We probably see a couple of patients a month in the emergency department who have run out of medications because their shipment from Medco or some other mail order pharmacy hasn’t arrived. Most of the time the patients can’t get into see their family physicians and are just requesting a week or two worth of pills to “carry them over” until they get their shipment. Some patients try to split pills or take their medications every other day in order to hold out as long as they can.

Mrs. WhiteCoat is a family physician and she sees the other side of the Medco problem. When she faxes renewals for her patients’ prescriptions, her faxes are routinely lost. Doesn’t matter that she has a confirmation sheet. Medco makes her dig up the chart and re-send the renewal. Many times, she only finds out about the non-receipt of her faxes after her patients call her in a panic because they have called Medco’s customer service center, were told that no renewal was received, and are almost out of their medications.

Mrs. WhiteCoat also regularly gets faxes from Medco requesting that she change her patients’ prescriptions to a “preferred” medication. Unless she signs them and faxes them back, then calls to confirm with a pharmacist (not another physician) that patients really need the medication she prescribed, Medco won’t release the prescription and the patients don’t get their medication.

What’s the big deal — it’s only 5 or 10 minutes, right? Wrong. Many times it is more. Not too long ago, Mrs. WhiteCoat’s nurse was on the phone for 80 minutes getting prescriptions straightened out for 4 patients. That was time that the nurse couldn’t help patients in Mrs. WhiteCoat’s office and represented a loss of almost an hour and a half of the nurse’s salary to Mrs. WhiteCoat. Even if it is only 5 minutes, if you multiply 5-10 minutes times hundreds of patients, you end up with a significant amount of time each month of phone tag, waiting on hold during uncompensated phone calls, and hoops to jump through — just to get your patients their medications.

The mail order pharmacies may actually cost patients more money in the long run. If patients can’t reach their physician and have to come to the emergency department or urgent care center when Medco doesn’t get them their prescriptions in time then they may have to pay a copay or other out of pocket expenses for the extra doctor visit because of Medco shenanigans.

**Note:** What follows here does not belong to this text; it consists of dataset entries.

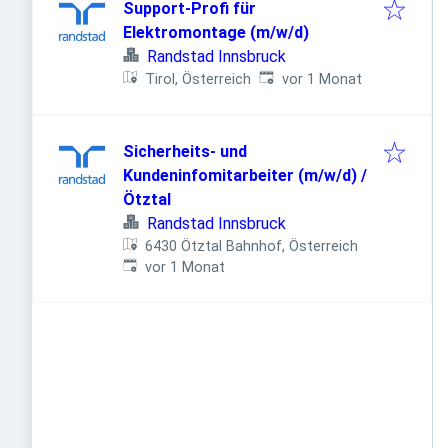
Support-Profi für
Elektromontage (m/w/d)
Randstad Innsbruck
Veröffentlicht
:
Tirol, Österreich
vor 1 Monat
Sicherheits- und
Kundeninfomitarbeiter (m/w/d) /
Ötztal
Randstad Innsbruck
6430 Ötztal Bahnhof, Österreich
Veröffentlicht
:
vor 1 Monat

So if there is a mix-up in paperwork, or if Medco conveniently doesn’t get the faxed prescription for a patient’s medications (even though the physician has a confirmation page showing that the fax went through successfully), or if Medco pharmacists think another medication might be better for you than the one that your physician prescribed — you just might not get your medications before you run out.

If you don’t get your blood pressure medications and you have a stroke … well at least you saved a few bucks on your prescriptions – when you finally get them.

So a question for the attorneys. Suppose an insurer or employer’s health plan only allows their enrollees to get these mail order prescriptions. No prescriptions from local pharmacies or national chains allowed. Now suppose that a patient has a stroke because they didn’t get their medication refill in time.

Can the insurer or employer be held liable for contracting solely with a company that is suspect in its duties?

ADVERTISEMENT

WhiteCoat is an emergency physician who blogs at WhiteCoat’s Call Room at Emergency Physicians Monthly.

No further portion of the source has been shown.